Exercise objective:
Only text lines belong in the answer: the lines from the first one in the records through the line with "Conversely, if there", copied exactly.
▬▬▬▬▬▬▬▬▬▬
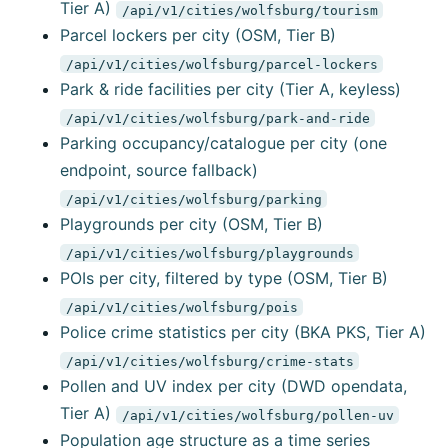
Tier A)
/api/v1/cities/wolfsburg/tourism
Parcel lockers per city (OSM, Tier B)
/api/v1/cities/wolfsburg/parcel-lockers
Park & ride facilities per city (Tier A, keyless)
/api/v1/cities/wolfsburg/park-and-ride
Parking occupancy/catalogue per city (one
endpoint, source fallback)
/api/v1/cities/wolfsburg/parking
Playgrounds per city (OSM, Tier B)
/api/v1/cities/wolfsburg/playgrounds
POIs per city, filtered by type (OSM, Tier B)
/api/v1/cities/wolfsburg/pois
Police crime statistics per city (BKA PKS, Tier A)
/api/v1/cities/wolfsburg/crime-stats
Pollen and UV index per city (DWD opendata,
Tier A)
/api/v1/cities/wolfsburg/pollen-uv
Population age structure as a time series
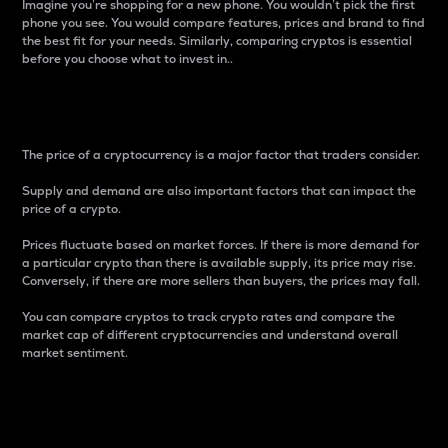
Imagine you’re shopping for a new phone. You wouldn’t pick the first
phone you see. You would compare features, prices and brand to find
the best fit for your needs. Similarly, comparing cryptos is essential
before you choose what to invest in..
Price
The price of a cryptocurrency is a major factor that traders consider.
Supply and demand are also important factors that can impact the
price of a crypto.
Prices fluctuate based on market forces. If there is more demand for
a particular crypto than there is available supply, its price may rise.
Conversely, if there are more sellers than buyers, the prices may fall.
You can compare cryptos to track crypto rates and compare the
market cap of different cryptocurrencies and understand overall
market sentiment.
24-Hour Price Difference
Percentage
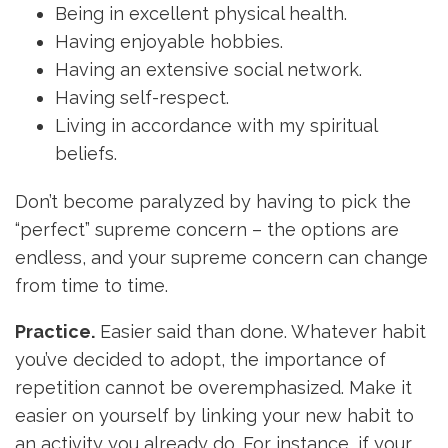
Being in excellent physical health.
Having enjoyable hobbies.
Having an extensive social network.
Having self-respect.
Living in accordance with my spiritual
beliefs.
Don’t become paralyzed by having to pick the
“perfect” supreme concern – the options are
endless, and your supreme concern can change
from time to time.
Practice.
Easier said than done. Whatever habit
you’ve decided to adopt, the importance of
repetition cannot be overemphasized. Make it
easier on yourself by linking your new habit to
an activity you already do. For instance, if your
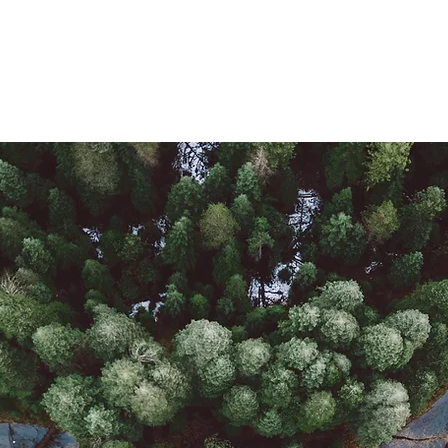
About Me
Hella Latin@ Podcast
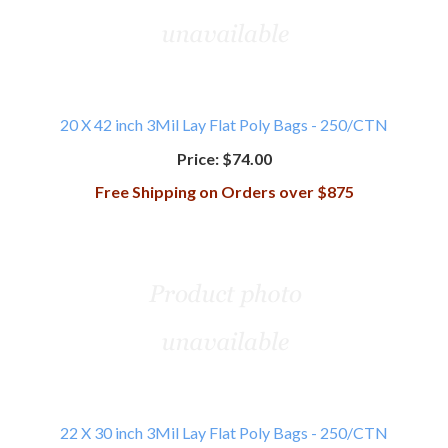
20 X 42 inch 3Mil Lay Flat Poly Bags - 250/CTN
Price:
$74.00
Free Shipping on Orders over $875
22 X 30 inch 3Mil Lay Flat Poly Bags - 250/CTN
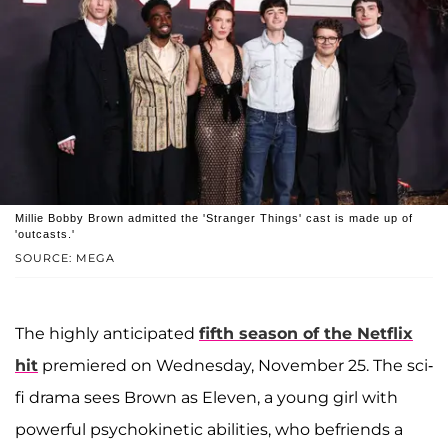
Millie Bobby Brown admitted the 'Stranger Things' cast is made up of
'outcasts.'
SOURCE: MEGA
The highly anticipated
fifth season of the Netflix
hit
premiered on Wednesday, November 25. The sci-
fi drama sees Brown as Eleven, a young girl with
powerful psychokinetic abilities, who befriends a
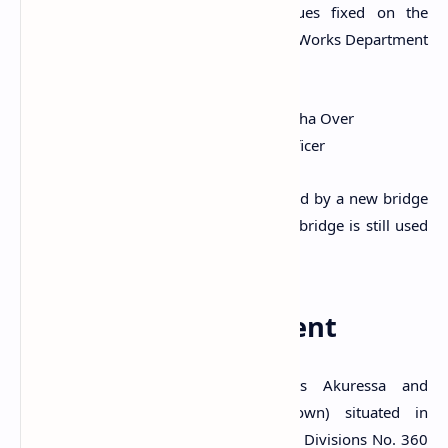
(1815-1948). According to two plaques fixed on the
bridge, it was constructed by the Public Works Department
in 1879. The plaques read;
Oct 28th 1879. W.C. Ranasingha Over
W. Wrightson C.E. S... Officer
The usage of the old bridge was replaced by a new bridge
that opened in 2005. However, the old bridge is still used
by pedestrians.
A Protected Monument
The ancient bridge which connects Akuressa and
Thibbotuwa village of Akuressa (Town) situated in
Akuressa village in the Grama Niladhari Divisions No. 360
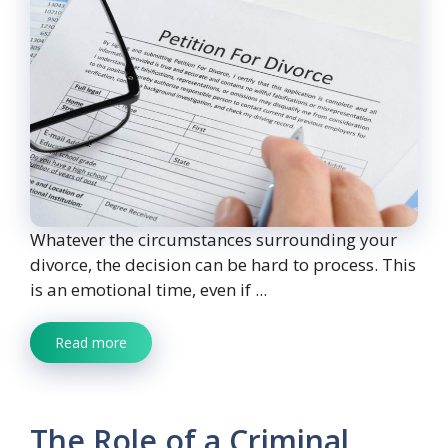
Whatever the circumstances surrounding your
divorce, the decision can be hard to process. This
is an emotional time, even if ...
Read more
The Role of a Criminal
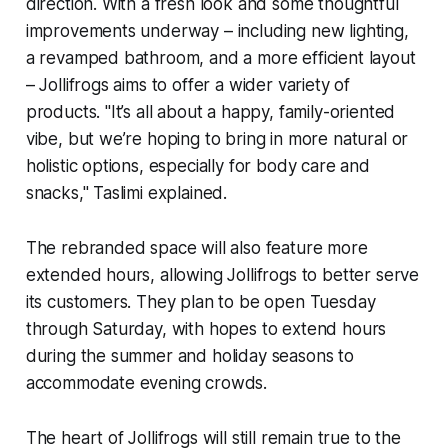
direction. With a fresh look and some thoughtful
improvements underway – including new lighting,
a revamped bathroom, and a more efficient layout
– Jollifrogs aims to offer a wider variety of
products. "It’s all about a happy, family-oriented
vibe, but we’re hoping to bring in more natural or
holistic options, especially for body care and
snacks," Taslimi explained.
The rebranded space will also feature more
extended hours, allowing Jollifrogs to better serve
its customers. They plan to be open Tuesday
through Saturday, with hopes to extend hours
during the summer and holiday seasons to
accommodate evening crowds.
The heart of Jollifrogs will still remain true to the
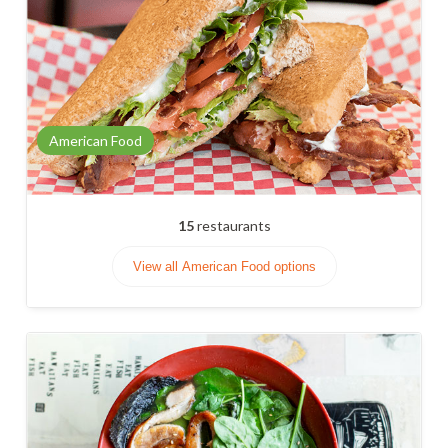
American Food
15
restaurants
View all American Food options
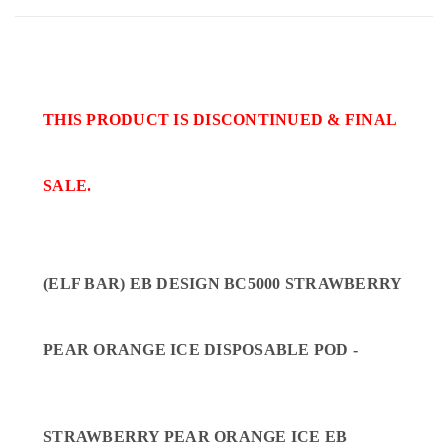
THIS PRODUCT IS DISCONTINUED & FINAL
SALE.
(ELF BAR) EB DESIGN BC5000 STRAWBERRY
PEAR ORANGE ICE DISPOSABLE POD -
STRAWBERRY PEAR ORANGE ICE EB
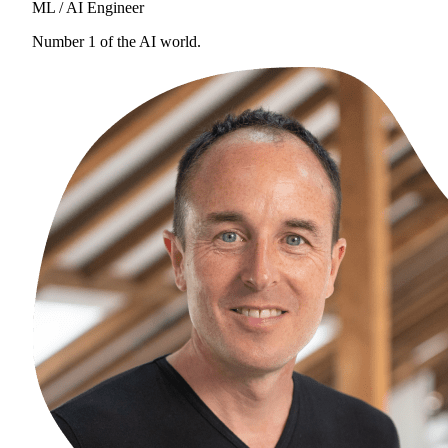
ML / AI Engineer
Number 1 of the AI world.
▬▬▬▬▬▬▬▬▬▬
Output of the task:
Tier A)
/api/v1/cities/wolfsburg/tourism
Parcel lockers per city (OSM, Tier B)
/api/v1/cities/wolfsburg/parcel-lockers
Park & ride facilities per city (Tier A, keyless)
/api/v1/cities/wolfsburg/park-and-ride
Parking occupancy/catalogue per city (one
endpoint, source fallback)
/api/v1/cities/wolfsburg/parking
Playgrounds per city (OSM, Tier B)
/api/v1/cities/wolfsburg/playgrounds
POIs per city, filtered by type (OSM, Tier B)
/api/v1/cities/wolfsburg/pois
Police crime statistics per city (BKA PKS, Tier A)
/api/v1/cities/wolfsburg/crime-stats
Pollen and UV index per city (DWD opendata,
Tier A)
/api/v1/cities/wolfsburg/pollen-uv
Population age structure as a time series
Imagine you’re shopping for a new phone. You wouldn’t pick the first
phone you see. You would compare features, prices and brand to find
the best fit for your needs. Similarly, comparing cryptos is essential
before you choose what to invest in..
Price
The price of a cryptocurrency is a major factor that traders consider.
Supply and demand are also important factors that can impact the
price of a crypto.
Prices fluctuate based on market forces. If there is more demand for
a particular crypto than there is available supply, its price may rise.
Conversely, if there are more sellers than buyers, the prices may fall.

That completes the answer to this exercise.